Since "vos" initially meant "vosotros" in the early times of Spanish, you will only see "os" used as the direct/indirect object of "vos" in some traditional catholic prayers as well as some ancient books and poems.


----------



## mexicomida

en mil de idiomas el tiempo verbal de la segunda persona plural es igual con segunda persona singular formal, incluso el portugues en que la palabra es "vous" (como el frances tambien). es super-posible que la argentina tomo' esta forma del portugues--ya hay muchas expresiones que se tomaron del portugues. tudo bon?


----------



## stooge1970

mexicomida said:


> en mil de idiomas el tiempo verbal de la segunda persona plural es igual con segunda persona singular formal, incluso el portugues en que la palabra es "vous" (como el frances tambien). es super-posible que la argentina tomo' esta forma del portugues--ya hay muchas expresiones que se tomaron del portugues. tudo bon?



 No es “vous”, antes bien “vocês” (por lo menos en la mayoría de Brasil). Y cuidado, se lo escribe “tudo bom”.


----------



## mexicomida

aja, sí, me equivoqué con el francés. pero todavía, la etimología se queda lo mismo


----------



## Milton Sand

stooge1970 said:


> No es “vous”, antes bien “vocês” (por lo menos en la mayoría de Brasil). Y cuidado, se lo escribe “tudo bom”.


 
Tampoco en "vocês" sino "você"


----------



## Milton Sand

mexicomida said:


> en mil de idiomas el tiempo verbal de la segunda persona plural es igual con segunda persona singular formal, incluso el portugues en que la palabra es "vous" (como el frances tambien). es super-posible que la argentina tomo' esta forma del portugues--ya hay muchas expresiones que se tomaron del portugues. tudo bon?


 
Si en Argentina la forma fue copiada del portugués... Entonces Antioquia, el Eje Cafetero, el Valle del Cauca y el Catatumbo (todo en Colombia) ¿de dónde lo copiarían?


----------



## mexicomida

no es seguro que lo copiaran, pero porque todos los idiomas vinieron de la iberea y los conquistadores fueron a todas partes, es bien posible que fueron mezclados los idiomas y cuando el castellano vino a dominar, todavía usaron los pronombres y otras palabras como más temprano. una teoría, a lo menos.


----------



## stooge1970

Milton Sand said:


> Tampoco en "vocês" sino "você"



 ¡Sí! Yo había leído “segunda persona plural”, en tal caso habría tenido razón, pero sí, tienes razón. ¡Gracias!


----------



## stooge1970

mexicomida said:


> no es seguro que lo copiaran, pero porque todos los idiomas vinieron de la iberea y los conquistadores fueron a todas partes, es bien posible que fueron mezclados los idiomas y cuando el castellano vino a dominar, todavía usaron los pronombres y otras palabras como más temprano. una teoría, a lo menos.

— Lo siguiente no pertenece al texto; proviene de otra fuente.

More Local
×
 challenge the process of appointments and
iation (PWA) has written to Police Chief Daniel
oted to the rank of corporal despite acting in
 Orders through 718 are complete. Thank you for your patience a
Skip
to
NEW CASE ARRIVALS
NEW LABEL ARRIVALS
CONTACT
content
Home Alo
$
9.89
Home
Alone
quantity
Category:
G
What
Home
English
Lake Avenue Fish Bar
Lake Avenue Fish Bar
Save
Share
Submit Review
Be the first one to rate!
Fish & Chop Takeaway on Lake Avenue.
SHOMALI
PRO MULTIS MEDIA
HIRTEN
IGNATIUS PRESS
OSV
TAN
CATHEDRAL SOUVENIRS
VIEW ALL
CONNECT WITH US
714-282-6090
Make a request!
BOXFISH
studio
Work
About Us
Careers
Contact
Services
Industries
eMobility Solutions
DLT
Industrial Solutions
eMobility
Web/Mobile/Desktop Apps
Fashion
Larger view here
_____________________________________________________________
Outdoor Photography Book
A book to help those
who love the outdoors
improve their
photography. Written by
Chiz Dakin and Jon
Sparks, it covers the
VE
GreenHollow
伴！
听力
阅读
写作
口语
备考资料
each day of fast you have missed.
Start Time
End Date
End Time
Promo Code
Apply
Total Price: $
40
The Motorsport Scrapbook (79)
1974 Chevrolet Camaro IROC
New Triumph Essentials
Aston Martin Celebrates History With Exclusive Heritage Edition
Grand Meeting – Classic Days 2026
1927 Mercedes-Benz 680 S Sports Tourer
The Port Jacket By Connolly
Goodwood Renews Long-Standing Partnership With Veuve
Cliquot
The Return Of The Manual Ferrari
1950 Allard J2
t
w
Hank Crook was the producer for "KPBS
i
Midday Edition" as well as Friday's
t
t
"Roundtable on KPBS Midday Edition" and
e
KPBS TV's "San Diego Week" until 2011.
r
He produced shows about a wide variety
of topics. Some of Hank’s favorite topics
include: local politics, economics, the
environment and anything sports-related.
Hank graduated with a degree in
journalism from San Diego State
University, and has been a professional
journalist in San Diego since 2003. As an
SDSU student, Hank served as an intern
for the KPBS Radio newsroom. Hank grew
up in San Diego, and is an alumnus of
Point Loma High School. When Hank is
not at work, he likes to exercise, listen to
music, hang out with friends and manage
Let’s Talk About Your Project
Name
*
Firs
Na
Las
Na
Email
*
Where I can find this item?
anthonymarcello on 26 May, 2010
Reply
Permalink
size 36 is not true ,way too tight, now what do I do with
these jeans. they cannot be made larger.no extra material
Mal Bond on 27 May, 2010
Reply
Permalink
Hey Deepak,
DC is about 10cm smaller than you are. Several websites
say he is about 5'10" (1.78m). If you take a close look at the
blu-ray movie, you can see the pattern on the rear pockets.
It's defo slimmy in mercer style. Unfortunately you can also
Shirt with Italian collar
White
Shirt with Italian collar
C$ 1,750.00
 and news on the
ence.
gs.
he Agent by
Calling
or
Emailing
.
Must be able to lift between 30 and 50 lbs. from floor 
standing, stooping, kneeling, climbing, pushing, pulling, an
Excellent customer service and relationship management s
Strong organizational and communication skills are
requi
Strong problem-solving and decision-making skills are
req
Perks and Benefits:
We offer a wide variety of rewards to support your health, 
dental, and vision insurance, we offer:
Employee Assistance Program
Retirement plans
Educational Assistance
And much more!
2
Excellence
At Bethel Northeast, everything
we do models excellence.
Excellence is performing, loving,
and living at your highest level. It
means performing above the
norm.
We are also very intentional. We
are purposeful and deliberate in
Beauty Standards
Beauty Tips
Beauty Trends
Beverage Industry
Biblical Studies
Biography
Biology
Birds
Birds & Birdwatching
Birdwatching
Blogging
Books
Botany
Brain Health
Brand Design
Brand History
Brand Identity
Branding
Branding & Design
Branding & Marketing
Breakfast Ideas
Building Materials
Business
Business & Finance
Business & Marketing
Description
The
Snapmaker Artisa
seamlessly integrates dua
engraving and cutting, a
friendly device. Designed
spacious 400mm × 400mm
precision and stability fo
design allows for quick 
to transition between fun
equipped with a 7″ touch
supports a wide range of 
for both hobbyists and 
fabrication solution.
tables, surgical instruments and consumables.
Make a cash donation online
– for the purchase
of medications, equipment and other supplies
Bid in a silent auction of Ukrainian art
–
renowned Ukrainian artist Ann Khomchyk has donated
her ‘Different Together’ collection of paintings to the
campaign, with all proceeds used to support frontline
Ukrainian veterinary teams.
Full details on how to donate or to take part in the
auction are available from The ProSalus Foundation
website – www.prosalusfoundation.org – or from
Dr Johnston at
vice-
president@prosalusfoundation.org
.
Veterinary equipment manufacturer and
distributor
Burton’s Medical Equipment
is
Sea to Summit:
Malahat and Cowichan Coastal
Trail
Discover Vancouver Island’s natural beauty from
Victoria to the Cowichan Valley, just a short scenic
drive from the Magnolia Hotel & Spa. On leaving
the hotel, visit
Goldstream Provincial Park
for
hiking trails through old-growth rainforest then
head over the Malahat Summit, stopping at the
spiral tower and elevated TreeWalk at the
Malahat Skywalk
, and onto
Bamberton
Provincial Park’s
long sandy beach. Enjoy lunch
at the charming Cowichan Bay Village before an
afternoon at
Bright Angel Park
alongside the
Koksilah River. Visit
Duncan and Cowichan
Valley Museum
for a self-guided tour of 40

 No creo que español lo tomara del portugués, sino que “vos” y “você” provienen de la misma palabra en el latín vulgar.


----------



## mexicomida

quise decir que el español y portugues tenían influyencia en la formación de los pronombres usados en latinoamérica. claro que vinieron del latín y, como eso, los idiomas latinoamericanos siguen influyendose (español, portugues, francés)


----------